Vietnamese seafood companies have once again requested that the central bank delay by one more year a plan to tighten restrictions on foreign currency lending.
The Vietnam Association of Seafood Exporters and Producers (VASEP) said the move would enable its struggling industry take advantage of the lower interest rates available by borrowing US dollars instead of dong.
Since the interest rate margin between borrowing dong and US dollars is "quite large," the VASEP has continually asked the State Bank of Vietnam to extend the effective date to the end of 2013, said Tran Thien Hai, chairman of the association, quoted by thesaigontimes.vn.

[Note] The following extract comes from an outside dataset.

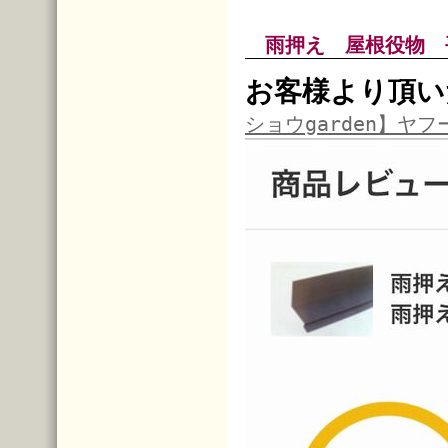
雨押え 屋根役物 
お客様より頂い
ショウgarden】ヤフ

According to the news website, banks currently impose interest rates of 10-13 percent per year on loans taken out in dong, nearly 50 percent higher than loans issued in dollars.
Last February, the central bank announced that beginning in May it would only allow companies to only borrow in dollars if they were solvent enough to also pay back the loans in dollars.
The move is aimed to set a limit on dollar lending to stabilize the exchange rate between it and the dong.
But later the state bank agreed to let seafood companies continue to borrow dollars on a limitless basis through the end of 2012.
Seafood producers and exporters are continuing to struggle, Hai said. VASEP statistics from the first nine months of the year showed that there existed only 600 exporters across the country, down 30 percent from last year.
The number of seafood exporters is forecast to decline further due to the escalating cost of production, he added.
The industry will face more difficulties in 2013 unless companies are able to borrow from banks in dollars, VASEP said.
In the first ten months, seafood exports reached US$1.45 billion, a 3.4 percent increase year-on-year compared to a nearly 30 percent growth rate two years ago, VASEP data showed.
Exports to Vietnam's major markets are forecast to go down in 2013, such as EU with a decrease of 12-15 percent, and Japan with a 2 percent.